In that case, we'd collect the inodes in this order:
1. `/`
1. `/bin/`
1. `/bin/cfsctl` (aka `/usr/libexec/cfsctl`)
1. `/usr/`
1. `/usr/lib/`
1. `/usr/lib/libcomposefs.so`
1. `/usr/lib/libglib-2.0.so`
1. `/usr/libexec/`

(skipping `/usr/libexec/ctlctl` because we already had it by the time we encountered it).

So that's 8 inodes, in that order.

## Special handling for overlayfs

Ultimately, the erofs image that we produce needs to be used as a layer in an
overlayfs stack. There are a lot of cases where the thing that we write out
only makes sense to overlayfs. There are other cases where we need to avoiding
writing out things that overlayfs would treat as "special".

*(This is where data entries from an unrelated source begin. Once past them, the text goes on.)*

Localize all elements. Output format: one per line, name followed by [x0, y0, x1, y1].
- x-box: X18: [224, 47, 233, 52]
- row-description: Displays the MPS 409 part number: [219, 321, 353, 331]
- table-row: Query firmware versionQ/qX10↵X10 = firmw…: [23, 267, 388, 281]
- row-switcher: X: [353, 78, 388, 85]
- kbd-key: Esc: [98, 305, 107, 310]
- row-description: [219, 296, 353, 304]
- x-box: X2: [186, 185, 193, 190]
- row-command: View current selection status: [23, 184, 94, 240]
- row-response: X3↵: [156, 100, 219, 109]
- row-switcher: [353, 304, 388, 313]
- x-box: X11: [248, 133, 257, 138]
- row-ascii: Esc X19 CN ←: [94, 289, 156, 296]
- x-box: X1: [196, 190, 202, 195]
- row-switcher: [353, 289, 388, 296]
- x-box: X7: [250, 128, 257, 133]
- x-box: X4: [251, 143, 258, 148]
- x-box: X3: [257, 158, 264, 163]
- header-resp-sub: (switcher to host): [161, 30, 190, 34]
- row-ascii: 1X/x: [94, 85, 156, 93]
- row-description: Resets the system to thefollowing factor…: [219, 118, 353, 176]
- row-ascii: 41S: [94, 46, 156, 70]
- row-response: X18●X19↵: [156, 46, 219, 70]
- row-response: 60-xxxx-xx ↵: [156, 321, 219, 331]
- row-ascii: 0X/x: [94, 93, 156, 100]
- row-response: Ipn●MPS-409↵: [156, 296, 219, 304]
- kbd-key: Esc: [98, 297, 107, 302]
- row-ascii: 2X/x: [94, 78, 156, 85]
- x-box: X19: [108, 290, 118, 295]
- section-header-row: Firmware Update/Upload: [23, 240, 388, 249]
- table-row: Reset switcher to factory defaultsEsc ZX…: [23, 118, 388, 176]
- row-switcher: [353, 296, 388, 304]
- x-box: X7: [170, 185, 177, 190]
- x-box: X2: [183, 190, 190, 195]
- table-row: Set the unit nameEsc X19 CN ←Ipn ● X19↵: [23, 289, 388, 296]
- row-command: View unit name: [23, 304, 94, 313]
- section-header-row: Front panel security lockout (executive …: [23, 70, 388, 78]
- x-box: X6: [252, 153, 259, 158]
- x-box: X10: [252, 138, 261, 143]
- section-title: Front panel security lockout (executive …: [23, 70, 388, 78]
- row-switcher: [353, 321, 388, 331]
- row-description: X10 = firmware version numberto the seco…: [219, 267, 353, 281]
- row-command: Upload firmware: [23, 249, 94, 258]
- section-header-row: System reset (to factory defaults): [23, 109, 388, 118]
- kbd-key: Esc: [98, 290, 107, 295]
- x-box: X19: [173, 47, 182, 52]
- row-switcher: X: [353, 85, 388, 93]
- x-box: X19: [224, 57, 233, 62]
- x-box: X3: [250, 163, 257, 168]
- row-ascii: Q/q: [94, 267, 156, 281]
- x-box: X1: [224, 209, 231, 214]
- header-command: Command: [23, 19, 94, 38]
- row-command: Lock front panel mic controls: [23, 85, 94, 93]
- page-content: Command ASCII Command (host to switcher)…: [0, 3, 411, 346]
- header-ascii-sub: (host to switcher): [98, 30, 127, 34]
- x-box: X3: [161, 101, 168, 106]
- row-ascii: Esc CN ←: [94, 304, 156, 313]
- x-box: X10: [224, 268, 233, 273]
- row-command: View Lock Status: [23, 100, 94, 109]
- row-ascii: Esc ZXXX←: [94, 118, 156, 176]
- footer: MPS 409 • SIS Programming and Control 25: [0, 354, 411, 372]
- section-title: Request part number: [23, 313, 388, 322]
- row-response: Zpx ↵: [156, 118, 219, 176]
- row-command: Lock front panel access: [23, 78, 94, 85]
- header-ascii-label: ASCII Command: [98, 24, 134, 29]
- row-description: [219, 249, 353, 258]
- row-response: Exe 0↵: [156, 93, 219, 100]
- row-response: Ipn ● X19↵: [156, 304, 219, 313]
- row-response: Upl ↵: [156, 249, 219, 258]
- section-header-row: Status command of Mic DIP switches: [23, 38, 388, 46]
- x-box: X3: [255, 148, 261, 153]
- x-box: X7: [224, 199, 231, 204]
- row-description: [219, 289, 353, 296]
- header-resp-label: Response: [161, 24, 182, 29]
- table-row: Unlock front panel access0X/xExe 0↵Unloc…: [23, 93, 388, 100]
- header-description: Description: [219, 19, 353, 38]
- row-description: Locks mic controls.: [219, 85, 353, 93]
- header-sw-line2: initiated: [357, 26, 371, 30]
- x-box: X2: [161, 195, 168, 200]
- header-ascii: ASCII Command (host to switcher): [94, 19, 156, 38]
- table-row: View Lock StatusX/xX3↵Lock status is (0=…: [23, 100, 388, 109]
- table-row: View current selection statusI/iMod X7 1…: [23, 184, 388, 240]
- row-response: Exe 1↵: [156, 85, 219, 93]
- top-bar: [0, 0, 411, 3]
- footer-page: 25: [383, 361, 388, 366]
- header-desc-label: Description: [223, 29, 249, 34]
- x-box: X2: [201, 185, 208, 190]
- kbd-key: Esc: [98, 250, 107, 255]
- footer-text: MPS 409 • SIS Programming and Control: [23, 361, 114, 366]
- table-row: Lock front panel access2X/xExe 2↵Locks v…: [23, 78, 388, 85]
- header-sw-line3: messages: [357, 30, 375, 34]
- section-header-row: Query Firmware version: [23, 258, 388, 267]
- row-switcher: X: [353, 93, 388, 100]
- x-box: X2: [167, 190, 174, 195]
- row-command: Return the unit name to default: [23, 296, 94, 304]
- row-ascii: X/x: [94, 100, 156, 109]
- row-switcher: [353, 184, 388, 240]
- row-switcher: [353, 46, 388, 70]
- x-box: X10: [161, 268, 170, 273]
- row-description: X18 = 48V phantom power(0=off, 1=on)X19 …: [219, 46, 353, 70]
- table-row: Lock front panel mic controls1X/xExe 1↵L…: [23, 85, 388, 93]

`libcomposefs` writes 256 files named from `00` to `ff` into the root directory
as character devices with major/minor of (0, 0). Those are overlayfs whiteouts
and they are needed for older versions of overlayfs which don't support "data
only" layers. We don't target these versions, so *we don't add these files*.
We also don't mark the root directory as opaque or do anything else special
with it.

Conversely, if we encounter a character device with major/minor (0, 0) then we
need to escape it to make sure that it appears as such in the final composed
image (and does not get handled by overlayfs as a whiteout). We do that by:
TODO (not implemented yet).

We also need to make sure that the only `trusted.overlay.*` attributes which we
write are ones that came from us. If we encounter any `trusted.overlay.*`
attributes in the source, we escape them to `trusted.overlay.overlay.`, causing
them to lose their special meaning.

## Extended attribute handling

For each inode, we collect and write the extended attributes in asciibetical
order, by full name. Note: this is different than the shared xattr table which
has a more complicated sorting, but maybe we want to unify the two.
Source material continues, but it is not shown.